On days 11 and 13, we asked you to share unpoetic and poetic words that describe your job. You came up with almost twice as many unpoetic words as poetic words! What does this mean? We have come up with a theory and idea. See below.
Unpoetic Words (rational words, "Kopfwörter")
Poetic Words (emotional words, Gemütswörter)
Here's our theory
We have analysed your compilations of words. We can conclude that “business” has a clearly rational, target-oriented, effective connotation, which is - let's face it - the opposite of “poetic”. We all seem to associate "business" with effective task achievement and measurement, rather than joy and fantasy. “Work”, however, can be both, exhausting but also motivating.
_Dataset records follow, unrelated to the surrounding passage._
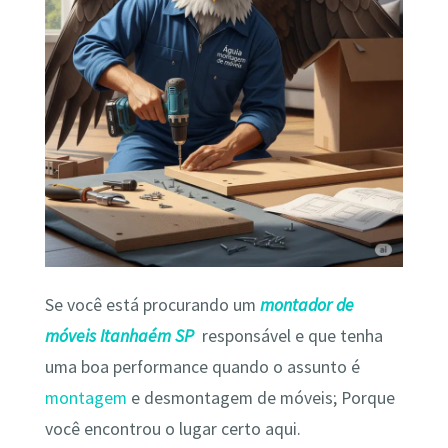
Se você está procurando um
montador de
móveis Itanhaém SP
responsável e que tenha
uma boa performance quando o assunto é
montagem
e desmontagem de móveis; Porque
você encontrou o lugar certo aqui.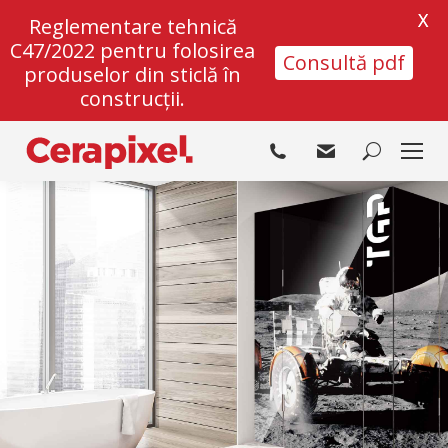
X
Reglementare tehnică
C47/2022 pentru folosirea
Consultă pdf
produselor din sticlă în
construcții.
Search: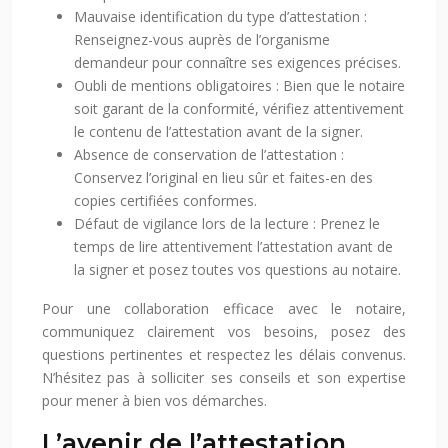
Mauvaise identification du type d’attestation :
Renseignez-vous auprès de l’organisme
demandeur pour connaître ses exigences précises.
Oubli de mentions obligatoires : Bien que le notaire
soit garant de la conformité, vérifiez attentivement
le contenu de l’attestation avant de la signer.
Absence de conservation de l’attestation :
Conservez l’original en lieu sûr et faites-en des
copies certifiées conformes.
Défaut de vigilance lors de la lecture : Prenez le
temps de lire attentivement l’attestation avant de
la signer et posez toutes vos questions au notaire.
Pour une collaboration efficace avec le notaire,
communiquez clairement vos besoins, posez des
questions pertinentes et respectez les délais convenus.
N’hésitez pas à solliciter ses conseils et son expertise
pour mener à bien vos démarches.
L’avenir de l’attestation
For many of us, work definitely has a "poetic" - creative - side.
The role language plays
If language can instruct our imagination, as linguist and researcher Daniel Dor suggests, couldn't we simply re-programme our connotations and thus our attitude?
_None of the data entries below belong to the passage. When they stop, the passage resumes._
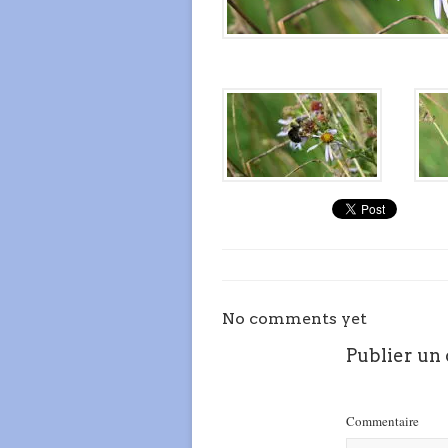
No comments yet
Publier un
Commentaire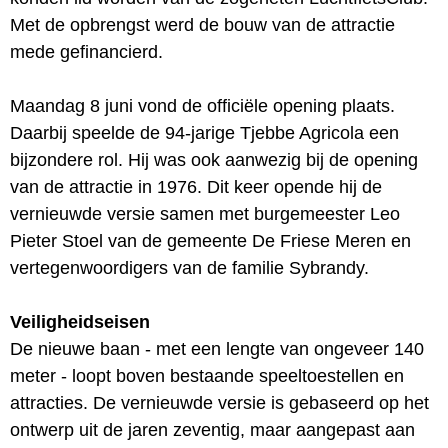
Met de opbrengst werd de bouw van de attractie
mede gefinancierd.
Maandag 8 juni vond de officiële opening plaats.
Daarbij speelde de 94-jarige Tjebbe Agricola een
bijzondere rol. Hij was ook aanwezig bij de opening
van de attractie in 1976. Dit keer opende hij de
vernieuwde versie samen met burgemeester Leo
Pieter Stoel van de gemeente De Friese Meren en
vertegenwoordigers van de familie Sybrandy.
Veiligheidseisen
De nieuwe baan - met een lengte van ongeveer 140
meter - loopt boven bestaande speeltoestellen en
attracties. De vernieuwde versie is gebaseerd op het
ontwerp uit de jaren zeventig, maar aangepast aan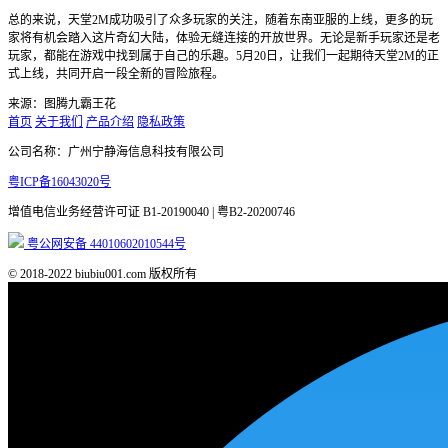
总的来说，天堂2M成功吸引了众多玩家的关注，随着东南亚服的上线，更多的玩
家将有机会踏入这片奇幻大陆，体验无缝连接的开放世界。无论是新手玩家还是老
玩家，都能在游戏中找到属于自己的乐趣。5月20日，让我们一起期待天堂2M的正
式上线，共同开启一段全新的冒险旅程。
来源：图腾九霸王花
首页
关于我们
产品介绍
隐私政策
公司名称：广州宁静海信息科技有限公司
粤ICP备16043020号
增值电信业务经营许可证
B1-20190040 | 粤B2-20200746
粤公网安备 44010602010544号
© 2018-2022 biubiu001.com 版权所有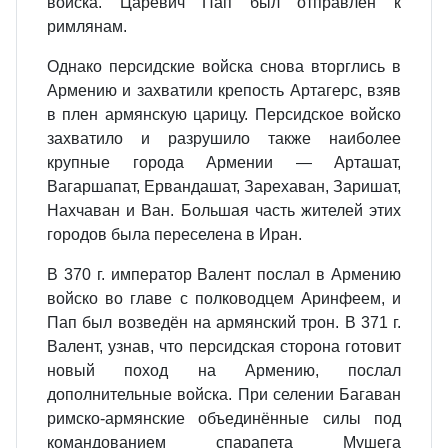
войска. Царевич Пап был отправлен к
римлянам.
Однако персидские войска снова вторглись в
Армению и захватили крепость Артагерс, взяв
в плен армянскую царицу. Персидское войско
захватило и разрушило также наиболее
крупные города Армении — Арташат,
Вагаршапат, Ервандашат, Зарехаван, Заришат,
Нахчаван и Ван. Большая часть жителей этих
городов была переселена в Иран.
В 370 г. император Валент послал в Армению
войско во главе с полководцем Аринфеем, и
Пап был возведён на армянский трон. В 371 г.
Валент, узнав, что персидская сторона готовит
новый поход на Армению, послал
дополнительные войска. При селении Багаван
римско‐армянские объединённые силы под
командованием спарапета Мушега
The German language offers us some possibilities here: "work" can be motivating and have a positive impact on our “Gemüt”. The word “Gemüt” comes from “Mut”, which originally meant something like “Lebenskraft”. Associating business and work with "power, courage, action, and fun" would be a nice thing to do, no?!
We fed all your words into our poetry machine and connected rational words (unpoetic words or Kopfwörter) with emotional words (poetic words or Gemütswörter). The output were some unusual word combinations and collocations, such as "das vertrauensvolle Ressourcenmanagement", “die begeisternde Sitzung”, "die sinnstiftende Bestellung", "die solidarische Einzugsfehlerliste", "die Blütenpracht des Business".
When you read these combinations out loud, how does it sound to you? What feelings and spontaneous associations come to your mind? It may be worthwhile taking a closer look and see what we could do with it, dig deeper and analyse what's behind connotations, play with them and finally define measures and steps that will help us re-programme our attitude.